Deux logiques, un même horizon démocratique
Le populisme exploite les émotions, dresse les Français les uns contre les autres, et fragilise les institutions en prétendant les défendre. La monarchie constitutionnelle, elle, offre une tout autre logique : non pas l’opposition, mais la continuité ; non pas la rupture, mais l’enracinement ; non pas la division, mais la cohésion.

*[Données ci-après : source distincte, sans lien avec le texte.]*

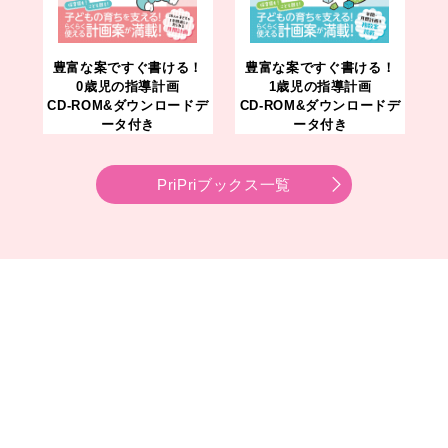
豊富な案ですぐ書ける！
豊富な案ですぐ書ける！
0歳児の指導計画
1歳児の指導計画
CD-ROM&ダウンロードデ
CD-ROM&ダウンロードデ
ータ付き
ータ付き
PriPriブックス一覧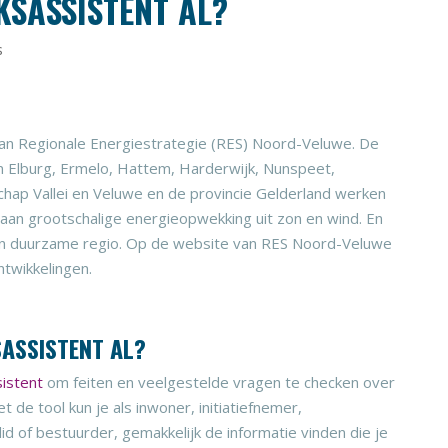
KSASSISTENT AL?
s
van Regionale Energiestrategie (RES) Noord-Veluwe. De
Elburg, Ermelo, Hattem, Harderwijk, Nunspeet,
hap Vallei en Veluwe en de provincie Gelderland werken
an grootschalige energieopwekking uit zon en wind. En
en duurzame regio. Op de website van RES Noord-Veluwe
ntwikkelingen.
SASSISTENT AL?
istent
om feiten en veelgestelde vragen te checken over
 de tool kun je als inwoner, initiatiefnemer,
id of bestuurder, gemakkelijk de informatie vinden die je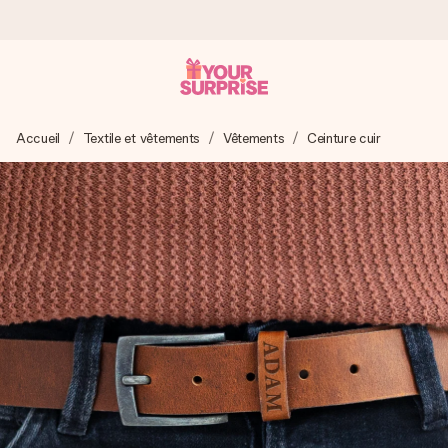
Commandé ce jour, expédié sous 24h
Accueil
Textile et vêtements
Vêtements
Ceinture cuir
Nous préparons votre cadeau avec attention et l’envoyons
en un éclair – pour que vous puissiez l’offrir au bon moment,
quand cela compte le plus.
4,9 (sur la base de +15 000 avis)
Nos cadeaux sont appréciés. Les clients nous attribuent
une note de 4,9 sur Google Reviews (total de tous les
pays où nous sommes présents).
Carte de vœux gratuite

François Hollande lui-même mettait en garde :
« Je m’inquiète quand je vois le populisme en Europe progresser, l’extrémisme et la contestation de ce qui est le fondement même de la République. »
C’est précisément parce que ces fondements sont aujourd’hui fragilisés qu’il faut oser imaginer une nouvelle architecture institutionnelle, une architecture qui combine la vitalité de la participation citoyenne avec la solidité d’une institution symbolique pérenne.
La crise que traverse la France n’est pas seulement politique ou économique. Elle est identitaire. Les Français ont soif d’appartenir à quelque chose qui les dépasse, d’être fiers de leur nation au-delà des querelles partisanes. La monarchie constitutionnelle, loin d’être un retour en arrière, peut être la réponse à ce besoin profond : une institution qui incarne la France dans sa durée, sa diversité et sa grandeur, et qui permet à chaque citoyen, quelle que soit son opinion, de se reconnaître dans un destin commun.
Ce n’est pas une utopie. C’est un choix de civilisation.